Odbudować życie intymne
Monika rok od wypadku zaczęła leczyć depresję,
po dwóch latach zapisała się na ping-ponga i taniec. Sama wykonuje
wszystkie prace domowe, bo mieszkanie ma przystosowane do możliwości
osoby na wózku. Wróciła do pracy, jest dziennikarką, częściej pisze w
domu, bo redakcja mieści się w starej kamienicy bez windy. Wprawdzie
nauczyła się zjeżdżać po schodach, ale z wjazdem na górę ma problem,
więc koledzy musieli ją wnosić na drugie piętro.
-
Zaczęłam układać sobie życie na wszystkich płaszczyznach poza
związkiem. Dla niepełnoprawnych znalezienie partnera to niełatwe
zadanie. Najtrudniej jest przełamać własne kompleksy. Starałam się
zagłuszyć swoje pragnienie bycia z kimś blisko, zbudowania rodziny,
urodzenia dziecka. To mama truła mi, żebym kogoś sobie poszukała.
Mówiłam jej, że lubię być singielką. Ale każda rozmowa z nią zmuszała
mnie do uświadomienia sobie, jak bardzo się boję odrzucenia - mówi
Monika.
Katarzyna uznała, że seks nie jest
najważniejszy. Kiedy mąż starał się zainicjować zbliżenia, udawała, że
jest zmęczona. Rano on chodził obrażony, ona zagniewana. Miała żal, że
nie jest dla niej wyrozumiały, że jej nie wspiera, tylko wymaga czegoś,
na co ona nie ma ochoty. Atmosfera gęstniała. W końcu jasno powiedział,
że tak dłużej się nie da. Poszli do seksuologa. Starają się odbudować
życie intymne. Częściej okazują sobie czułość.

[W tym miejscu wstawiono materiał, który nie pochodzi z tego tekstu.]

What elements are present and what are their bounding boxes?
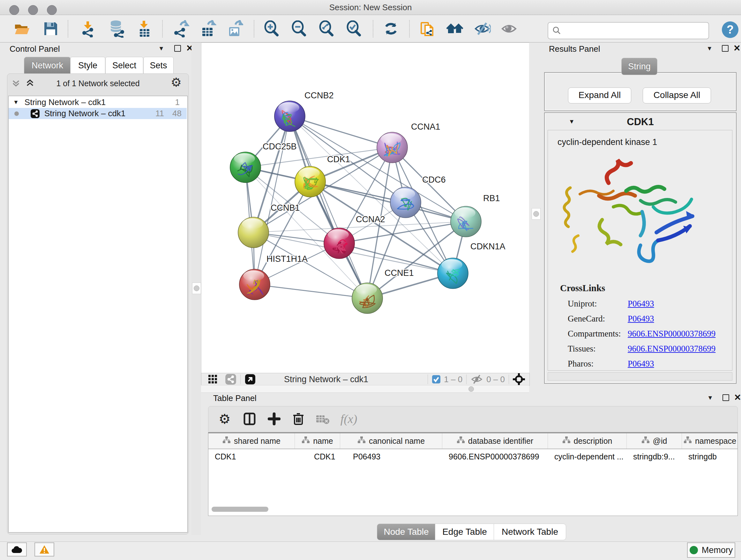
column-header-database-identifier[interactable]: database identifier: [442, 433, 548, 449]
export-network-icon: [172, 20, 190, 37]
network-canvas[interactable]: CCNB2CCNA1CDC25BCDK1CDC6RB1CCNB1CCNA2CDK…: [201, 43, 530, 374]
table-cell[interactable]: stringdb: [682, 449, 738, 464]
column-header--id[interactable]: @id: [627, 433, 682, 449]
results-panel-float-icon[interactable]: ▼: [706, 45, 713, 52]
network-node-CDKN1A[interactable]: CDKN1A: [437, 242, 506, 289]
node-table[interactable]: shared namenamecanonical namedatabase id…: [208, 432, 738, 516]
hide-selected-button[interactable]: [473, 19, 491, 38]
table-row[interactable]: CDK1CDK1P064939606.ENSP00000378699cyclin…: [208, 449, 738, 464]
birdseye-view-icon[interactable]: [245, 374, 256, 385]
network-options-gear-icon[interactable]: ⚙: [171, 75, 182, 89]
table-settings-gear-icon[interactable]: ⚙: [219, 411, 231, 427]
left-splitter[interactable]: [192, 43, 201, 535]
first-neighbors-button[interactable]: [446, 19, 464, 38]
import-network-file-button[interactable]: [79, 19, 98, 38]
zoom-selected-button[interactable]: [345, 19, 363, 38]
network-node-RB1[interactable]: RB1: [451, 193, 500, 237]
refresh-button[interactable]: [382, 19, 400, 38]
results-panel-close-icon[interactable]: ✕: [733, 45, 741, 51]
memory-status-button[interactable]: Memory: [687, 543, 735, 558]
splitter-handle[interactable]: [192, 283, 201, 294]
import-network-database-button[interactable]: [107, 19, 126, 38]
open-session-button[interactable]: [13, 19, 31, 38]
table-cell[interactable]: cyclin-dependent ...: [548, 449, 627, 464]
copy-network-button[interactable]: [418, 19, 436, 38]
network-node-CCNB2[interactable]: CCNB2: [274, 91, 334, 132]
save-session-button[interactable]: [42, 19, 60, 38]
right-splitter[interactable]: [529, 43, 544, 385]
tab-network[interactable]: Network: [24, 57, 71, 74]
network-edge[interactable]: [310, 182, 466, 222]
compartments-link[interactable]: 9606.ENSP00000378699: [628, 329, 716, 338]
gene-collapse-caret-icon[interactable]: ▼: [569, 118, 575, 125]
table-cell[interactable]: P06493: [340, 449, 442, 464]
network-row-selected[interactable]: String Network – cdk1 11 48: [9, 108, 187, 119]
zoom-in-button[interactable]: [262, 19, 281, 38]
zoom-fit-button[interactable]: [317, 19, 336, 38]
grid-view-icon[interactable]: [208, 374, 218, 384]
table-cell[interactable]: CDK1: [208, 449, 295, 464]
function-builder-button[interactable]: f(x): [340, 412, 357, 426]
table-panel-float-icon[interactable]: ▼: [707, 394, 713, 401]
results-scrollbar[interactable]: [548, 372, 732, 381]
table-cell[interactable]: 9606.ENSP00000378699: [442, 449, 548, 464]
zoom-out-button[interactable]: [290, 19, 308, 38]
show-columns-icon[interactable]: [244, 413, 256, 425]
splitter-handle[interactable]: [468, 386, 474, 392]
table-header-row: shared namenamecanonical namedatabase id…: [208, 433, 738, 449]
warnings-button[interactable]: [35, 543, 54, 557]
table-panel-splitter[interactable]: [201, 385, 529, 393]
add-column-icon[interactable]: [268, 413, 280, 425]
cloud-status-button[interactable]: [7, 543, 27, 557]
splitter-handle[interactable]: [532, 208, 541, 220]
column-header-namespace[interactable]: namespace: [682, 433, 738, 449]
tab-edge-table[interactable]: Edge Table: [435, 523, 494, 540]
genecard-link[interactable]: P06493: [628, 314, 654, 323]
pharos-link[interactable]: P06493: [628, 359, 654, 368]
control-panel-float-icon[interactable]: ▼: [158, 45, 164, 52]
uniprot-link[interactable]: P06493: [628, 299, 654, 308]
tab-style[interactable]: Style: [70, 57, 105, 74]
help-button[interactable]: ?: [722, 21, 738, 38]
column-header-canonical-name[interactable]: canonical name: [340, 433, 442, 449]
expand-all-button[interactable]: Expand All: [568, 87, 631, 104]
column-header-description[interactable]: description: [548, 433, 627, 449]
toolbar-separator: [466, 374, 467, 384]
export-image-button[interactable]: [225, 19, 244, 38]
column-header-shared-name[interactable]: shared name: [208, 433, 295, 449]
control-panel-maximize-icon[interactable]: [174, 45, 181, 52]
export-network-button[interactable]: [172, 19, 190, 38]
tab-select[interactable]: Select: [105, 57, 143, 74]
results-panel-maximize-icon[interactable]: [722, 45, 729, 52]
export-table-button[interactable]: [199, 19, 217, 38]
network-edge[interactable]: [290, 116, 392, 147]
horizontal-scrollbar-thumb[interactable]: [212, 507, 268, 512]
warning-icon: [39, 545, 50, 554]
tab-string[interactable]: String: [621, 58, 657, 75]
tab-node-table[interactable]: Node Table: [377, 523, 435, 540]
tissues-link[interactable]: 9606.ENSP00000378699: [628, 344, 716, 354]
table-cell[interactable]: stringdb:9...: [627, 449, 682, 464]
table-cell[interactable]: CDK1: [295, 449, 340, 464]
network-collection-row[interactable]: ▼ String Network – cdk1 1: [9, 97, 187, 108]
selected-checkbox-icon[interactable]: [432, 375, 441, 384]
network-node-CCNA1[interactable]: CCNA1: [377, 122, 441, 163]
table-panel-close-icon[interactable]: ✕: [734, 394, 741, 401]
network-graph[interactable]: CCNB2CCNA1CDC25BCDK1CDC6RB1CCNB1CCNA2CDK…: [201, 43, 529, 373]
network-node-HIST1H1A[interactable]: HIST1H1A: [239, 254, 308, 300]
network-edge[interactable]: [255, 285, 367, 298]
tab-network-table[interactable]: Network Table: [494, 523, 566, 540]
show-all-button[interactable]: [500, 19, 518, 38]
tree-caret-icon[interactable]: ▼: [13, 99, 19, 106]
fit-content-crosshair-icon[interactable]: [513, 373, 525, 385]
network-edge[interactable]: [290, 116, 367, 298]
search-input[interactable]: [565, 25, 709, 36]
import-table-file-button[interactable]: [135, 19, 154, 38]
collapse-all-button[interactable]: Collapse All: [643, 87, 711, 104]
column-header-name[interactable]: name: [295, 433, 340, 449]
delete-column-icon[interactable]: [293, 412, 304, 426]
network-share-toggle-icon[interactable]: [225, 374, 237, 385]
tab-sets[interactable]: Sets: [143, 57, 174, 74]
table-panel-maximize-icon[interactable]: [723, 394, 729, 401]
network-node-CCNE1[interactable]: CCNE1: [352, 268, 414, 314]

- Tylko dlaczego nikt mi nie powiedział, że
rehabilitacja powinna też objąć życie seksualne? W Polsce tylko media
ociekają seksem, jak przychodzi co do czego, ludzie są bezradni - mówi
Katarzyna. Chłopaka Monika poznała w pracy. Robiła wywiad
w prokuraturze. Nowy rzecznik zwrócił jej uwagę dużym poczuciem humoru i
dystansem do życia. Pomyślała, że z kimś takim codzienność musi być
dużo łatwiejsza i przyjemniejsza. Znajomość zawodowa przekształciła się w
związek. Wózek nie przerażał go, bo jego ciocia nie chodzi, ale mimo
tego prowadzi duże biuro rachunkowe i jest towarzyska.
- Ludzie zastanawiają się, jak seks
niepełnoprawnych wygląda od strony technicznej. Jeśli mogę pracować,
gotować, sprzątać, poruszać się po ulicy, a na koniec dnia sama położyć
się do łóżka, to dlaczego seks miałby sprawiać mi problemy? W tym
wypadku większym problemem jest psychika niż ciało. Dużo ćwiczę, dbam o
dietę i staram się sobie podobać - mówi Monika.